Task goal: The records that follow must be transcribed in full, without any change.

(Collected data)
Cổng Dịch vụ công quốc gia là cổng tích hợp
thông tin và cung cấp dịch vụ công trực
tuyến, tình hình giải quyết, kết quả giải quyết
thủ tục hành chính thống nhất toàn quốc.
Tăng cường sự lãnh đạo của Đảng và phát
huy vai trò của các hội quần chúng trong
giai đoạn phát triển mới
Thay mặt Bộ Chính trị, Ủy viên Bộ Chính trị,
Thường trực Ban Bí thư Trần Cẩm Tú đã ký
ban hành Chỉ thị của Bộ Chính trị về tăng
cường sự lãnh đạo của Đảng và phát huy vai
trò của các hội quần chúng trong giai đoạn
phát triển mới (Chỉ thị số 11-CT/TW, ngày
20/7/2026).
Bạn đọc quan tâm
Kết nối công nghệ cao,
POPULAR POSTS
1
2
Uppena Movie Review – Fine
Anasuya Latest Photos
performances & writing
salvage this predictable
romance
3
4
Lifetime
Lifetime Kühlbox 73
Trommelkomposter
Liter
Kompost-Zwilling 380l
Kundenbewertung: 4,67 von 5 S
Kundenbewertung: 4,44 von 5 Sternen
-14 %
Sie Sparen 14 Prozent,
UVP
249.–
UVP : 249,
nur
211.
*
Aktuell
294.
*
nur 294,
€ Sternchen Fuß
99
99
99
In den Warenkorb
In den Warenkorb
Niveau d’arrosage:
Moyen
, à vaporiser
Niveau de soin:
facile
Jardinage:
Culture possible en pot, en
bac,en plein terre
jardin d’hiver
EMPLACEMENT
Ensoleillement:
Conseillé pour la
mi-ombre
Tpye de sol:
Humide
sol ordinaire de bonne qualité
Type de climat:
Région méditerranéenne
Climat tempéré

Solved problem:
Cổng Dịch vụ công quốc gia là cổng tích hợp
thông tin và cung cấp dịch vụ công trực
tuyến, tình hình giải quyết, kết quả giải quyết
thủ tục hành chính thống nhất toàn quốc.
Tăng cường sự lãnh đạo của Đảng và phát
huy vai trò của các hội quần chúng trong
giai đoạn phát triển mới
Thay mặt Bộ Chính trị, Ủy viên Bộ Chính trị,
Thường trực Ban Bí thư Trần Cẩm Tú đã ký
ban hành Chỉ thị của Bộ Chính trị về tăng
cường sự lãnh đạo của Đảng và phát huy vai
trò của các hội quần chúng trong giai đoạn
phát triển mới (Chỉ thị số 11-CT/TW, ngày
20/7/2026).
Bạn đọc quan tâm
Kết nối công nghệ cao,
POPULAR POSTS
1
2
Uppena Movie Review – Fine
Anasuya Latest Photos
performances & writing
salvage this predictable
romance
3
4
Lifetime
Lifetime Kühlbox 73
Trommelkomposter
Liter
Kompost-Zwilling 380l
Kundenbewertung: 4,67 von 5 S
Kundenbewertung: 4,44 von 5 Sternen
-14 %
Sie Sparen 14 Prozent,
UVP
249.–
UVP : 249,
nur
211.
*
Aktuell
294.
*
nur 294,
€ Sternchen Fuß
99
99
99
In den Warenkorb
In den Warenkorb
Niveau d’arrosage:
Moyen
, à vaporiser
Niveau de soin:
facile
Jardinage:
Culture possible en pot, en
bac,en plein terre
jardin d’hiver
EMPLACEMENT
Ensoleillement:
Conseillé pour la
mi-ombre
Tpye de sol:
Humide
sol ordinaire de bonne qualité
Type de climat:
Région méditerranéenne
Climat tempéré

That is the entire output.